On the way, at a place where they spent the night, the Lord met him and tried to kill him. But Zipporah took a flint and cut off her son’s foreskin, and touched Moses’ feet with it, and said, ‘Truly you are a bridegroom of blood to me!’ So he let him alone. It was then she said, ‘A bridegroom of blood by circumcision.’
I have no idea why God wanted to kill Moses (or was it his son?) after he had just commissioned him to face Pharoah and free the Israelites. And I have no idea why Zipporah, Moses’s wife, decided to respond to this threat by cutting off her son’s foreskin and rubbing Moses’s feet with it! (I imagine Freudians would have a few things to say on the matter.) Who knows! But it worked. Rituals are powerful.

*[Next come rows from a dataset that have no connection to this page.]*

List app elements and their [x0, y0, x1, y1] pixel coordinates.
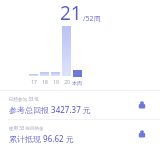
staticText: /52周: [83, 14, 101, 24]
button[interactable]: 18: [39, 72, 50, 86]
button[interactable]: 17: [28, 74, 39, 86]
other: 参考总回报详情: [136, 99, 148, 111]
staticText: 18: [42, 79, 48, 86]
staticText: 19: [53, 79, 59, 86]
button[interactable]: 19: [50, 72, 61, 86]
button[interactable]: 本周: [72, 70, 82, 86]
button[interactable]: 20: [61, 26, 72, 86]
staticText: 使用 33 张目的金: [9, 125, 44, 131]
staticText: 本周: [72, 80, 82, 86]
button[interactable]: 使用 33 张目的金: [0, 120, 160, 148]
staticText: 17: [31, 79, 37, 86]
other: 累计抵现详情: [136, 128, 148, 140]
button[interactable]: 已经参与 33 笔: [0, 91, 160, 119]
staticText: 20: [64, 79, 70, 86]
staticText: 已经参与 33 笔: [9, 96, 39, 102]
staticText: 21: [60, 0, 82, 26]
staticText: 累计抵现 96.62 元: [9, 133, 74, 144]
staticText: 参考总回报 3427.37 元: [9, 104, 91, 115]
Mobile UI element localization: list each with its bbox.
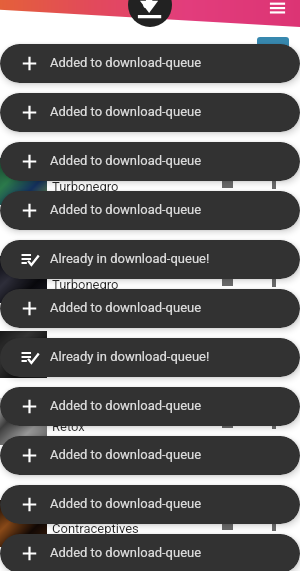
staticText: Added to download-queue <box>50 545 202 560</box>
staticText: Contraceptives <box>52 521 217 536</box>
staticText: 14 Tracks • Album <box>52 194 141 207</box>
staticText: 12 Tracks • Album <box>52 434 141 447</box>
staticText: Turbonegro <box>52 179 217 194</box>
button[interactable]: Already in download-queue! <box>0 338 300 377</box>
button[interactable]: Added to download-queue <box>0 142 300 181</box>
staticText: Added to download-queue <box>50 104 202 119</box>
button[interactable]: Menu <box>268 0 287 17</box>
button[interactable]: Turbonegro <box>0 255 300 304</box>
button[interactable]: Added to download-queue <box>0 44 300 83</box>
button[interactable]: Retox <box>0 397 300 446</box>
button[interactable]: Apocalypse Dudes <box>0 330 300 379</box>
button[interactable]: Added to download-queue <box>0 289 300 328</box>
staticText: Added to download-queue <box>50 202 202 217</box>
button[interactable]: Added to download-queue <box>0 191 300 230</box>
button[interactable]: Added to download-queue <box>0 436 300 475</box>
staticText: 13 Tracks • Album <box>52 367 141 380</box>
staticText: Turbonegro <box>52 277 217 292</box>
staticText: 11 Tracks • Album <box>52 292 141 305</box>
button[interactable]: Added to download-queue <box>0 485 300 524</box>
button[interactable]: Added to download-queue <box>0 93 300 132</box>
staticText: Added to download-queue <box>50 153 202 168</box>
button[interactable]: Contraceptives <box>0 499 300 548</box>
staticText: Retox <box>52 419 217 434</box>
button[interactable]: Turbonegro <box>0 157 300 206</box>
staticText: Already in download-queue! <box>50 349 210 364</box>
button[interactable]: Added to download-queue <box>0 387 300 426</box>
staticText: Already in download-queue! <box>50 251 210 266</box>
staticText: Added to download-queue <box>50 300 202 315</box>
button[interactable] <box>257 37 289 47</box>
button[interactable]: Download <box>128 0 172 27</box>
staticText: Added to download-queue <box>50 447 202 462</box>
staticText: 10 Tracks • Album <box>52 536 141 549</box>
button[interactable]: Added to download-queue <box>0 534 300 571</box>
staticText: Apocalypse Dudes <box>52 352 217 367</box>
staticText: Added to download-queue <box>50 496 202 511</box>
button[interactable]: Already in download-queue! <box>0 240 300 279</box>
staticText: Added to download-queue <box>50 398 202 413</box>
staticText: Added to download-queue <box>50 55 202 70</box>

My son recently turned eighteen; passing through the threshold that separates a boy from a man, but without an established communal rite of passage to mark such a momentous occasion. We used to initiate our children into adulthood, and some of these ceremonies still happen in western civilisations, but usually in a fairly traditionalist way, around the age of puberty, when our biology dictates that we are ready for parenthood. Of course, now, we don’t believe that the physical capability to fertilise eggs or have our eggs be fertilised, is the time to declare someone an adult. What is adulthood anyway? Is it just some legal freedoms, burdens, and responsibilities? Is it about alcohol and money?
I certainly wasn’t intentionally welcomed into adulthood. And in those more liberal days, you could get served in pubs and clubs by the age of fifteen with no real bother. I suppose some folk had big parties thrown for them with speeches, symbolic gifts, and such. I didn’t. And I know my son doesn’t care at all for drinking. But I wanted to do something significant. And I wanted it to say something about adulthood. I needed a ritual.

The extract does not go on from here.